Lunedì, 06 maggio 2024 - ore 12.39

Il punto di Rosario Amico Roxas. Il capitalismo liberista

Il nostro opinionista parte dal recente scandalo Volkswagen

| Scritto da Redazione
Il punto di Rosario Amico Roxas. Il capitalismo liberista

Perché meravigliarsi se oggi capitalisti, imprenditori, manager, finanzieri non sono più quelli di una volta?

Perché meravigliarsi se una delle più grandi aziende automobilistiche del mondo, come la Volkswagen, si è rivolta alla truffa generalizzata pur di vendere il suo prodotto e mantenere un primato mondiale?

La Volkswagen, e tutto ciò che le sta attorno che è esploso come un bubbone, è il frutto di una logica sistemica prodotta dalla distorsione del liberalismo, diventato liberismo capitalistico, che ha già colpito, negli Stati Uniti, con lo scandalo miliardario della Enron, una delle più grandi multinazionali statunitensi, operante nel campo dell’energia e fallita nel 2001. Indagando a fondo si scoprì che la Enron innanzitutto manteneva alto il livello dei suoi redditi con trucchi contabili, ma anche ottenendo agevolazioni da parte del governo, ottenute in cambio di aiuti nelle campagne elettorali o donazioni a numerosi uomini politici in denaro o in pacchetti azionari. Comportamenti di questo tipo non erano adottati a vantaggio solo di esponenti del partito repubblicano, ma anche di quello democratico; ciò rappresenta un capitalismo entrato nella sua terza età, che ha rinnegato il sistema democratico per accedere al liberismo sfrenato, svincolato dal controllo delle Istituzioni.

Perché «entrato nella sua terza età»? Ricapitolando:

· fase 1 o eroica (che tocca il culmine nel XIX secolo), dove si affermano i capitani d’industria, le cui attività portano alla formazione di grandi imprese, come le corporation americane;

· fase 2 o dei diadochi (che si generalizza nella prima metà del secolo XX), dove gli eredi dei grandi imprenditori passano la mano a manager e proprietari azionisti;

· fase 3 o speculativa (che dopo un primo sviluppo negli anni Sessanta giunge solo oggi a completa maturazione), dove i principale azionisti, non confidando nei manager, iniziano, come si dice in gergo, a non mettere tutte le uova nello stesso paniere, diversificando gli investimenti per distribuire i rischi.

Nascono così i manager di portafoglio, la cui funzione è assolta da venditori istituzionali e intermediari finanziari (fondi di investimenti, società finanziarie ecc.), ma anche da finanzieri e imprenditori privi di scrupoli… Il “gioco” finisce così per riguardare solo chi decide di offrire capitale e chi decide come investirlo. E quel che conta per entrambi non è più la bandiera o il carisma imprenditoriale, ma la redditività di un capitale investito, che a causa della crescente instabilità dei cambi e del progresso tecnologico, diventa sempre più speculativo. È perciò ovvio che in tale situazione proliferino avventurieri di ogni genere.

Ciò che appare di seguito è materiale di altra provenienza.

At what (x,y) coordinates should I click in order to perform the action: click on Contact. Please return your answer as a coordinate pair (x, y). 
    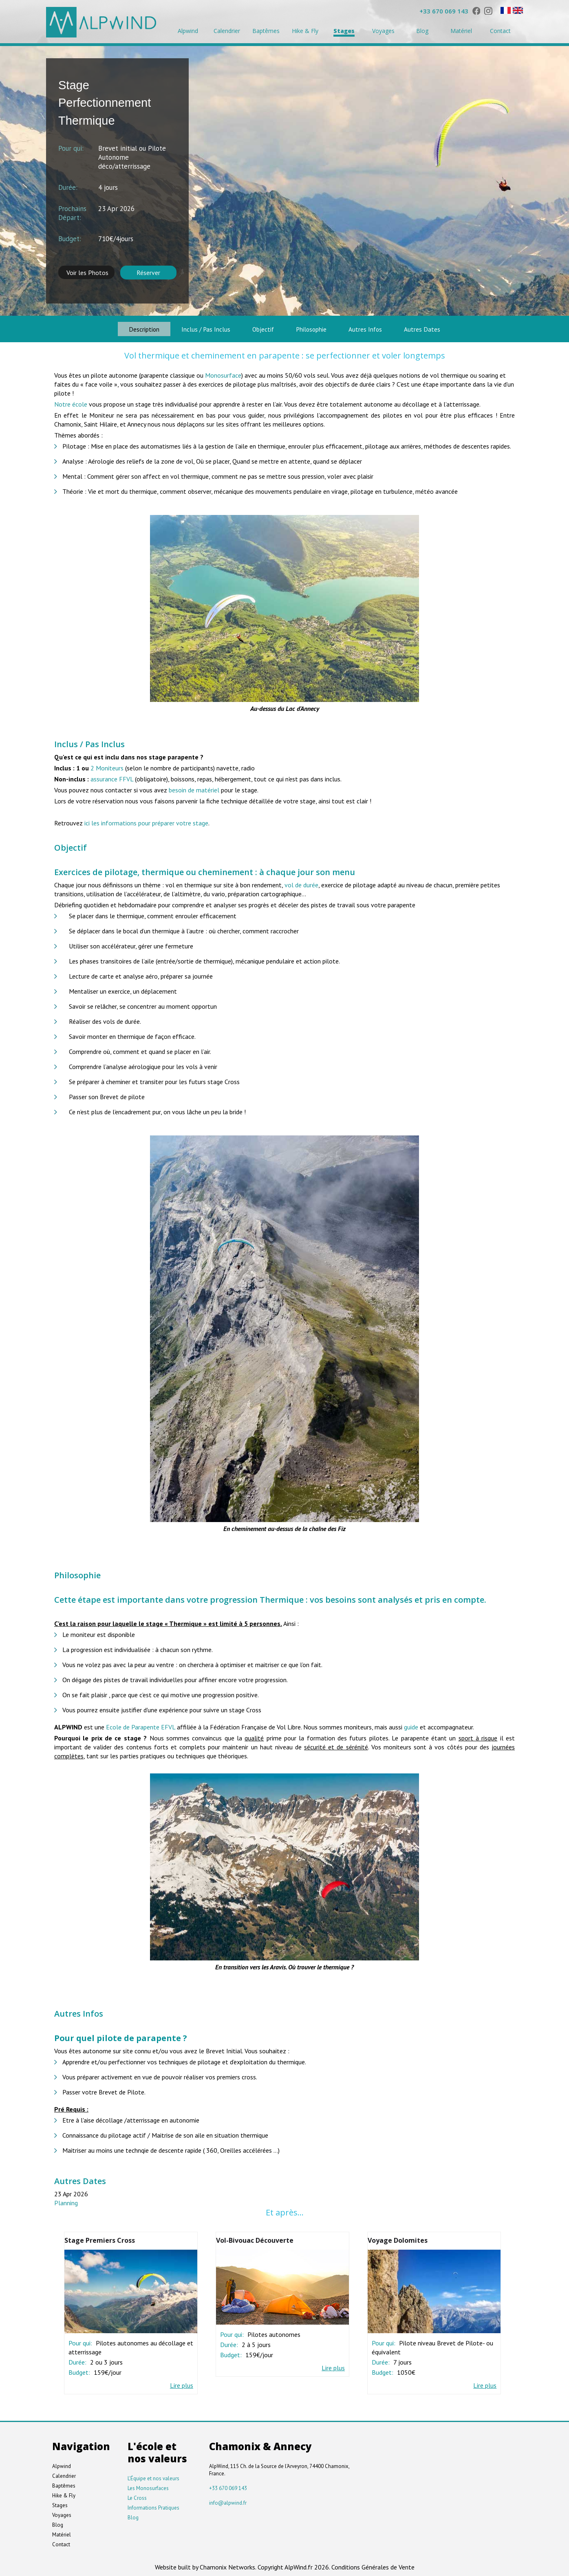
    Looking at the image, I should click on (500, 31).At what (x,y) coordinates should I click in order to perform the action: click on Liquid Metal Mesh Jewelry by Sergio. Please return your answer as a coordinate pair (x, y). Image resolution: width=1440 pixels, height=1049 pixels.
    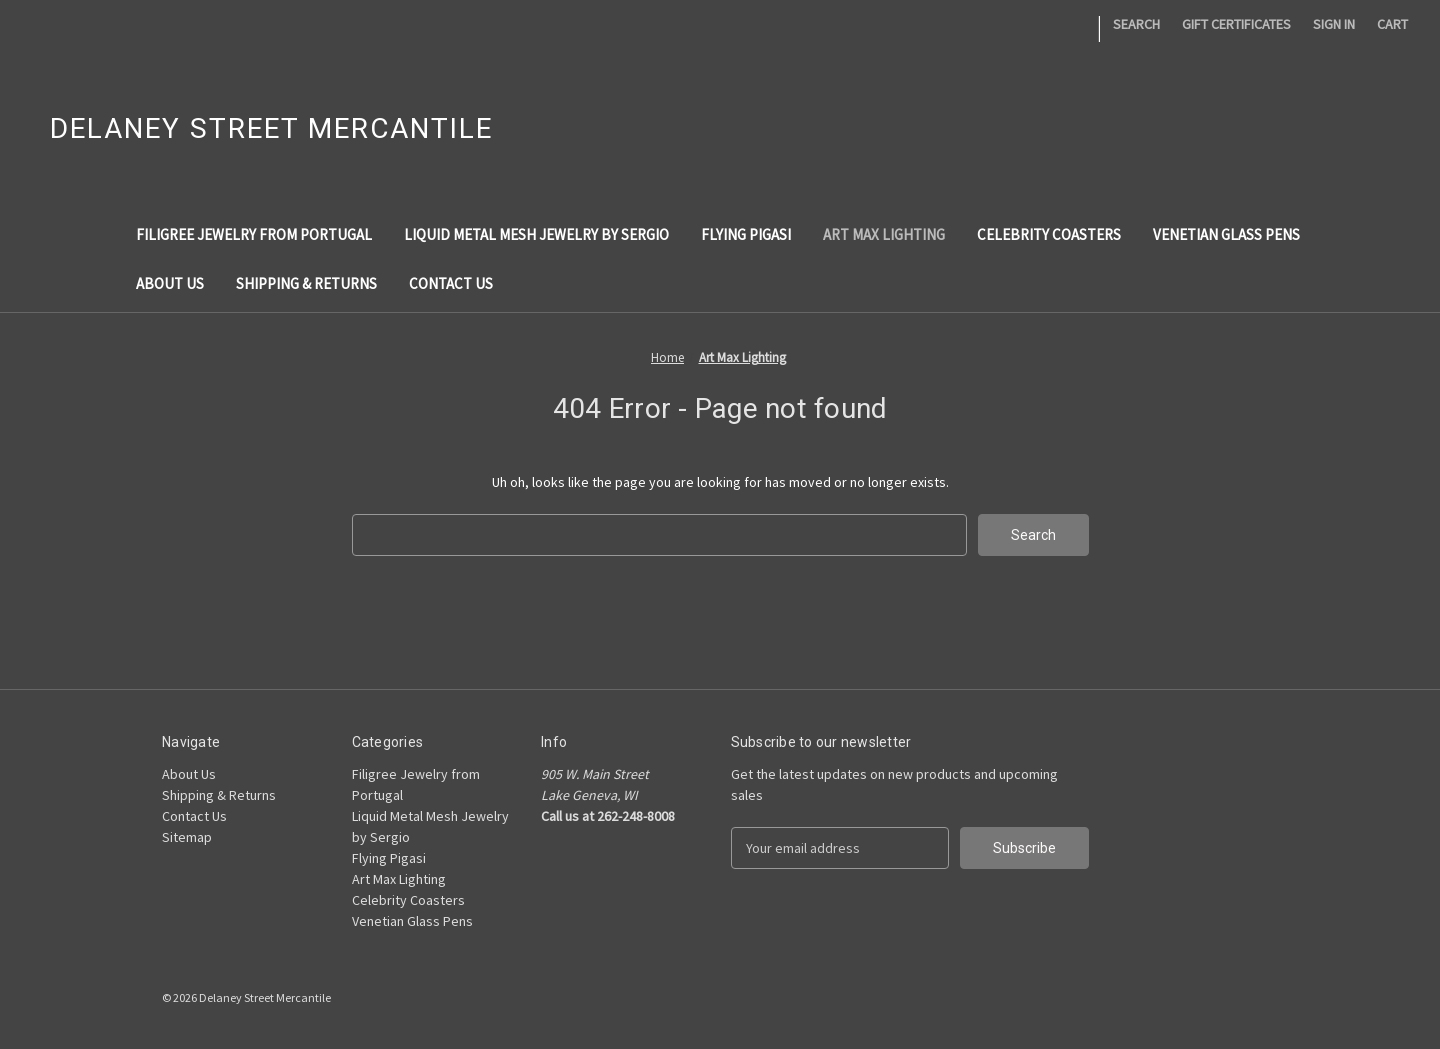
    Looking at the image, I should click on (536, 234).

Il capitalismo sembra tornato alle sue origine piratesche. Ma personaggi come Drake erano intrepidi spadaccini e furbissimi pirati, mentre le figure attuali che emergono nel pianeta del capitalismo sono a dir poco patetiche: da capitalismo in disarmo. Come finirà?

Schumpeter riteneva che il capitalismo generasse una forma mentis ipercritica, giovevole al progresso economico (la cosiddetta distruzione creatrice), ma non a quello sociale, perché l’“ipercriticismo”, dopo aver distrutto l’autorità morale delle altre istituzioni, si sarebbe rivolto contro le proprie, come l’attuale scandalo della Volkswagen dimostra nel dettaglio. Il sistema appariva proiettato, già negli anni Quaranta del secolo scorso, verso l’esaurimento delle risorse morali. E i continui scandali di oggi, le corruttele generalizzate, come gli appelli retorici al rispetto delle “regole”, indicano che Schumpeter aveva ragione.

Del resto, come tutte le istituzioni sociali, anche il capitalismo è “mortale”, anche se a coloro che vi sono nati e vissuti può apparire eterno. Non si capisce allora perché anche il capitalismo, come sistema politico, economico e sociale, non possa subire la stessa sorte di altre grandi istituzioni come l’Impero Romano, giudicato altrettanto eterno dai suoi contemporanei. Ecco, allora, che figure, in fondo patetiche, come quelle degli attuali capitalisti/liberisti, possono ricordare quelle degli ultimi imperatori romani d’Occidente, ad esempio Giulio Nepote e Romolo, detto Augustolo, dediti in modo infantile alle proprie questioni private ma ignari che il mondo politico e sociale circostante era sul punto di svanire per sempre.